Methods for setting prices for CPA tax services span the same spectrum but overwhelmingly favor billing based on time spent at hourly rates. According to the 2016 PCPS/TSCPA National Management of an Accounting Practice Survey, 90% of firms surveyed bill approximately 80% of their services using standard hourly rates.
Where does this leave fixed-fee or value-based pricing arrangements?
- Many hourly tax engagements are often disguised fixed-price (or fixed-price-range) engagements with a “value” adjustment upward (usually for added work due to an unusual circumstance) or downward (most often for uncommunicated added work due to an unusual circumstance).
- Clients like fixed-fee arrangements. How often does the answer to a client’s question start with “it’s complicated?” A fixed-fee arrangement allows a simple answer.
- Value pricing is most commonly employed in tax practice when subjectively setting a price for a tax engagement, rather than upon a time budget. Expected billable time can be the basis for pricing, but the perceived value to the client is also part of the equation.
Pricing based on billable time has limitations. Among them is that the practice can be untimely (is all time captured?), unpredictable (what took eight hours last year may take six or 12 this year) and possibly irrelevant (at least to the client).
How, then, are tax services to be priced?

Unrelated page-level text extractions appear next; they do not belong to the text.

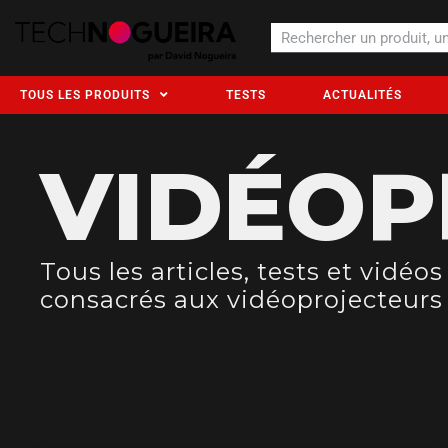
TOUS LES PRODUITS
TESTS
ACTUALITÉS
VIDÉOP
Tous les articles, tests et vidéos
consacrés aux vidéoprojecteurs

Many discussions on this topic lead to a lengthy mathematical exercise involving a desirable profit margin on salaries driving targeted realization and billing rates based on expected staff use and firm structure. This equation can be a compelling analysis of factors influencing profitability. Pricing, however, is not so much about how the firm operates, or its profitably, but more about marketing its services and positioning the firm to customers. This is where value pricing principles prove most useful.

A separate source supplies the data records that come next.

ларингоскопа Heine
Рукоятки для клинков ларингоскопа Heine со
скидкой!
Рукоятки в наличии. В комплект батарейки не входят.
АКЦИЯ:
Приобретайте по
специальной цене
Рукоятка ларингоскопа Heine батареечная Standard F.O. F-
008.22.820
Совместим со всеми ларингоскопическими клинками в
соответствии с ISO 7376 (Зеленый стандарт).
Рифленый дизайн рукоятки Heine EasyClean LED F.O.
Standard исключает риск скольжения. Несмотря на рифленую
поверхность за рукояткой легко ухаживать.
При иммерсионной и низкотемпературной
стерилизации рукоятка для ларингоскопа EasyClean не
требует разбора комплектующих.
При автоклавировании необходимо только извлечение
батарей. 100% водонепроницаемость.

Suggestions for setting a value-based price for tax services
- Segment the tax practice by clients and service. The value of an annual tax return preparation engagement for an individual should be differentiated from that of a tax planning engagement for a business acquisition or disposition.
- Identify the client’s next best alternative. Individual clients may have many options, but which is the next best choice? Is it a retail tax preparation service or is it more likely another CPA? For some business clients, the next best alternative may be a larger or specialty firm, or a law firm, depending on the nature of the engagement.

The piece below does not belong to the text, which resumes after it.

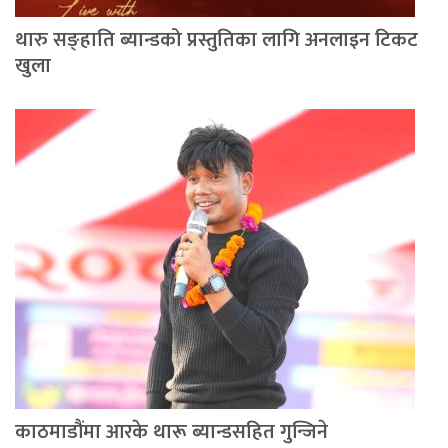
थारु सङ्हाति ब्यान्डको प्रस्तुतिका लागि अनलाइन टिकट
खुला
काठमाडौंमा आरके थारू ब्यान्डसहित गुन्जिने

- Differentiate the service to be provided. How does the firm’s service differ from the competitor’s work? Perception can be as important as reality in this area, but tangible evidence trumps image. This is a market segment-by-market segment analysis. Expertise in a specialty area that a competitor lacks may be a key differentiator for a client with a complex tax problem, but responsiveness and availability of firm owners may be the deciding factors for individual and small business clients.
- Estimate the value of differentiating features. In other words, how much would a prospective client pay to one firm for the difference in service it will receive from the firm’s competitor? This determination is likely the most uncomfortable step in the process for a CPA as it is hard to quantify.
Implementation of a pricing strategy is far simpler than determining fees in the first place. This consists of three key elements:
- Planning: The pricing analysis discussed above is part of the planning. Once that is determined, the next step is to communicate the fee to the client including estimated time requirements, the timing of billing, collections and completion. This discussion is the single most important step in improving client satisfaction and is often neglected. It’s also a golden opportunity to identify and value the differentiating features of the firm’s services for a client.
- Progress reports (and billing): For longer engagements, bill early, bill often and collect. Couple this with engagement status reports, and client satisfaction will soar.
- Completion: The client will never be happier with a firm’s service than upon completion. Deliver the final invoice upon completion of the engagement and ask for payment then. If the firm has delivered on its promises, this should be a satisfactory moment for the client. If the client isn’t happy, now is the time to find out.
Adopting the right approach to pricing and billing activities can set you and your clients up for a satisfactory interaction each time. Be sure to review your current pricing structure to get the most out of the services you offer.